The team will compete against three of the other six Florida university Quiddich teams this weekend: University of Central Florida, Florida State University and Florida Gulf Coast University. The University of South Carolina will also be competing, Spence said.

The team has canvassed on Turlington Plaza to recruit new players, but Spence said many students are skeptical about it.

“A lot of people react to us out there like we are not legitimate or respectable as a sport,” he said.

The rest of Quiddich’s rules resemble a combination of other sports, said Jeremy Kowkabany, a 21-year-old UF astrophysics junior and the team captain. 

Kowkabany said he first saw Quiddich being played outside Jennings Hall as a freshman and joined the team despite not being a “Harry Potter” fan. He has been part of the team for three years.

 “I started playing because I’m a very competitive person, but I kept playing because of my teammates,” he said.

The team has improved from the disorganized and poorly funded group that existed three years ago, said Megan Cannan, a 22-year-old UF political science and sustainability studies senior. 

“Back then, we didn’t even have jerseys,” she said, “We would run around in torn T-shirts.”

Cannan said she never played Quiddich before coming to college, but has since played for UF’s team, as well as the Gainesville community team, the Gainesville Siege.

In the last three years, UF’s team has received $1,000 in funding from UF RecSports.

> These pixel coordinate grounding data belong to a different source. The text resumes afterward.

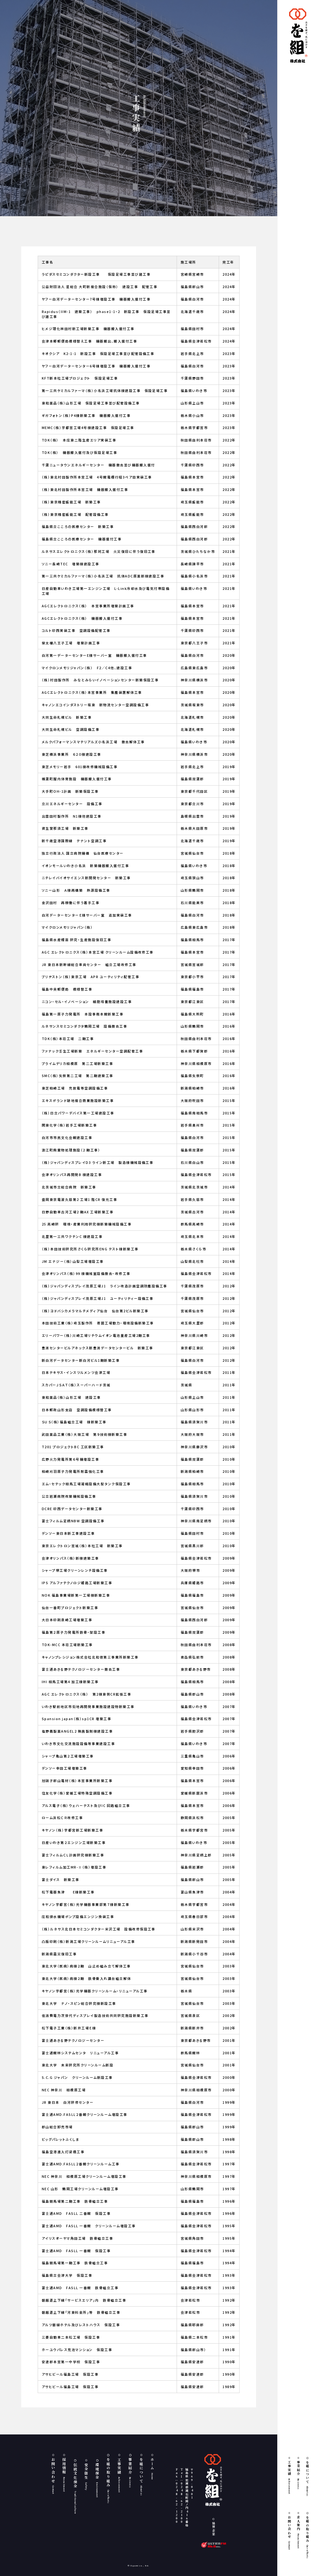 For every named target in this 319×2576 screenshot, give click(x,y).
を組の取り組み (307, 2537)
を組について (307, 2478)
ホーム (152, 2468)
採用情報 (64, 2474)
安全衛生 (86, 2476)
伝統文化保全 (75, 2488)
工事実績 (289, 2477)
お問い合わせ (289, 2533)
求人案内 (298, 2532)
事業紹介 (298, 2475)
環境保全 (97, 2480) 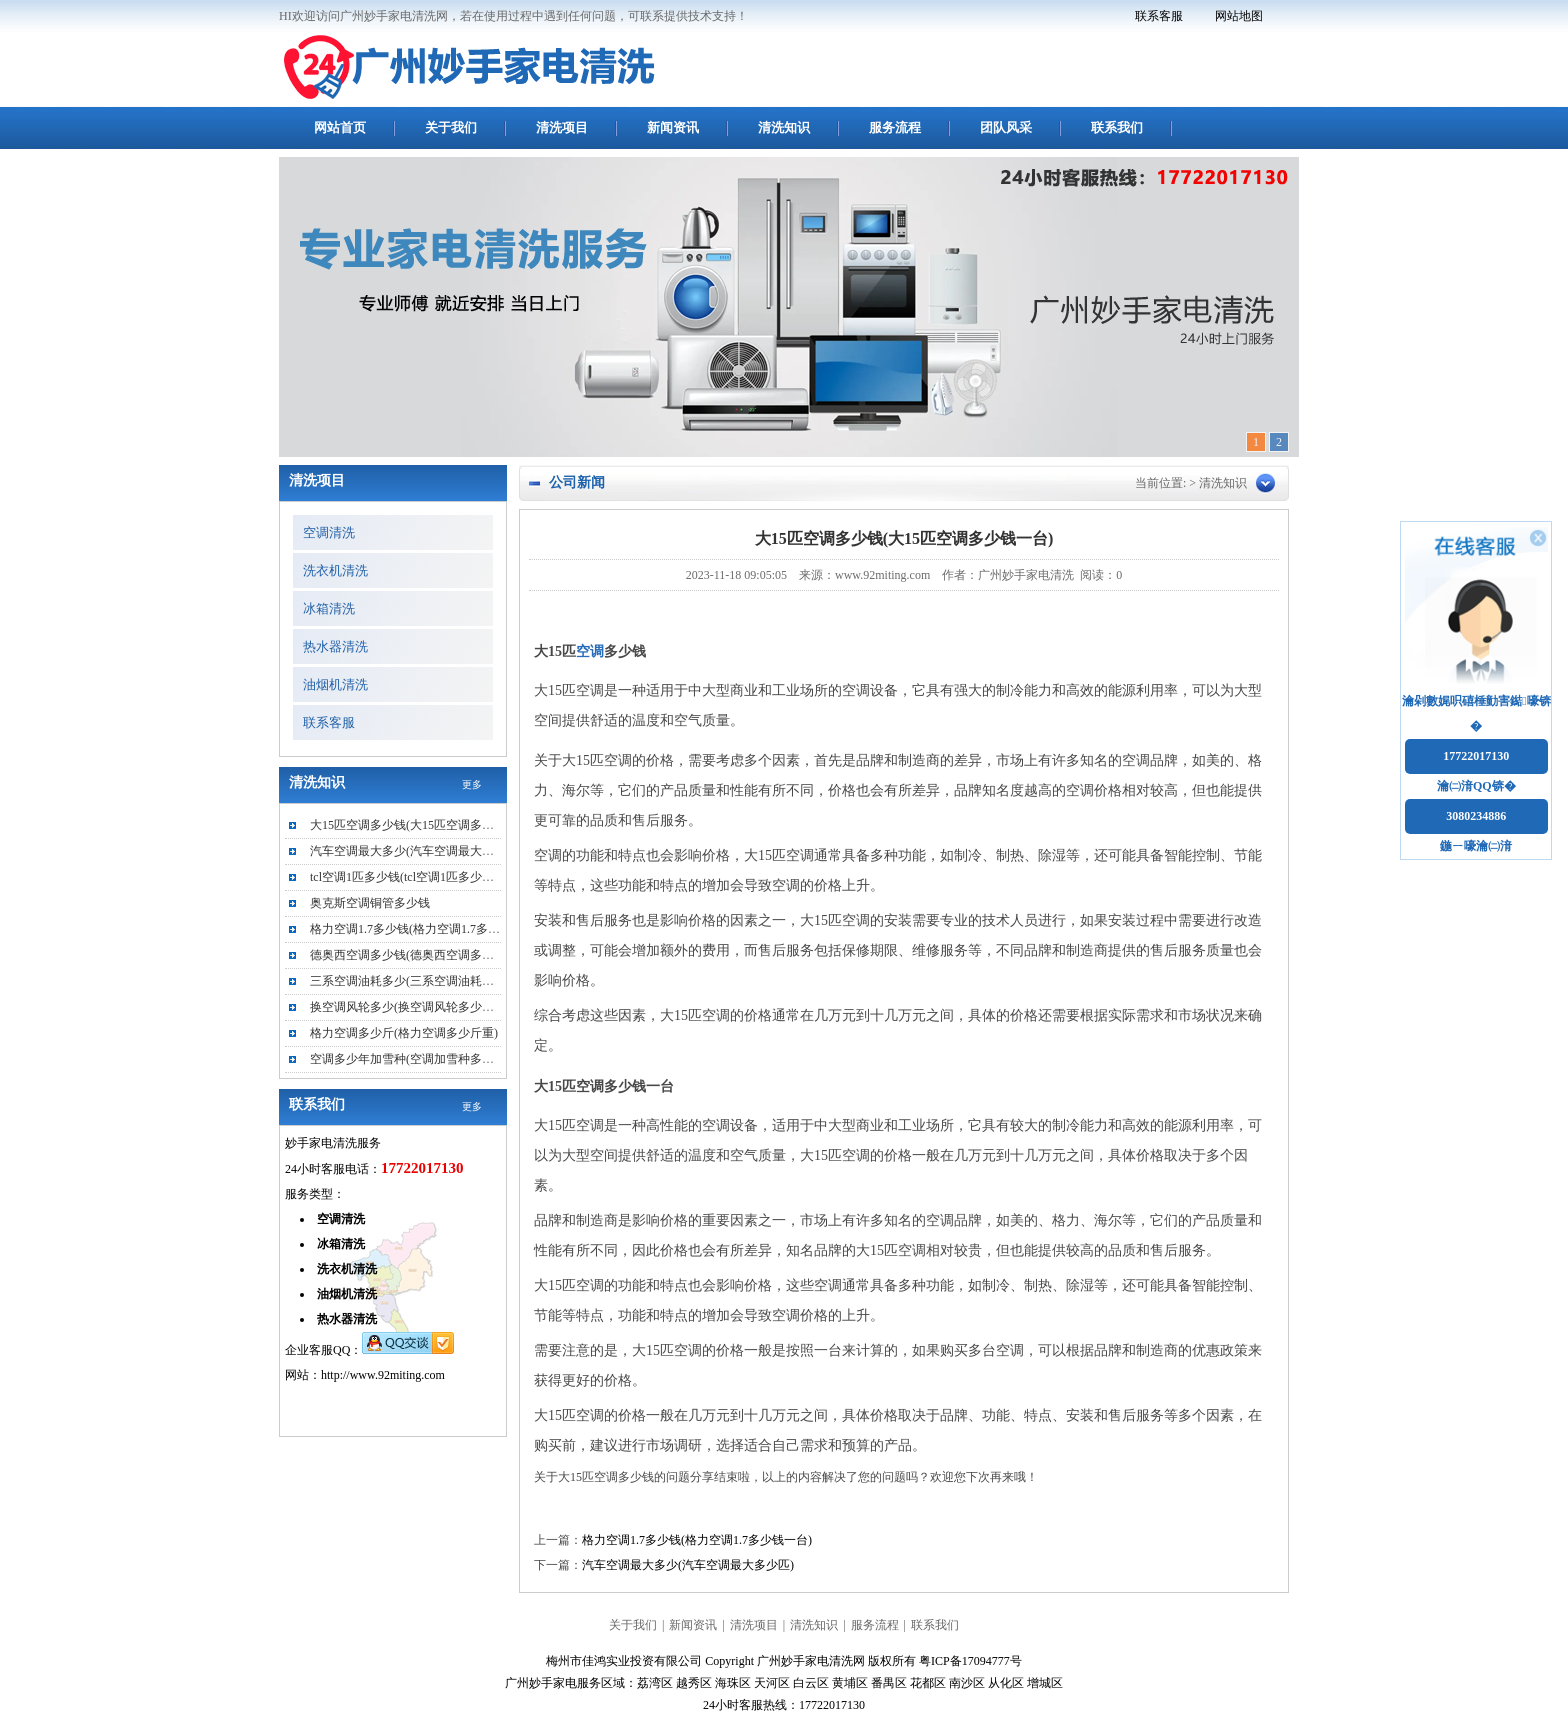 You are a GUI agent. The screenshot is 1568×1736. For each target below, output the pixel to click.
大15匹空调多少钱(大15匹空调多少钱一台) (422, 825)
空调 (590, 651)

The money went toward funding team equipment and helping cover travel expenses during the 2019-2020 school year.

The team has to raise $500 and hold team community service projects to maintain its classification. The team sells T-shirts and other merchandise to meet its fundraising goals, Cannan said. 

The team’s progress has linked the group in more ways than sports inspiration, Cannan said.

“Though I like Harry Potter, it was the community aspect that keeps me here,” she said.

Gabriel Turmail, a 19-year-old UF computer engineering freshman and new member of the Quiddich team, said he hopes to travel with the team to the competition and continue to grow as a member of their community.

“I knew the people who would come out three times a week to run with broomsticks between their legs are probably similar to me.”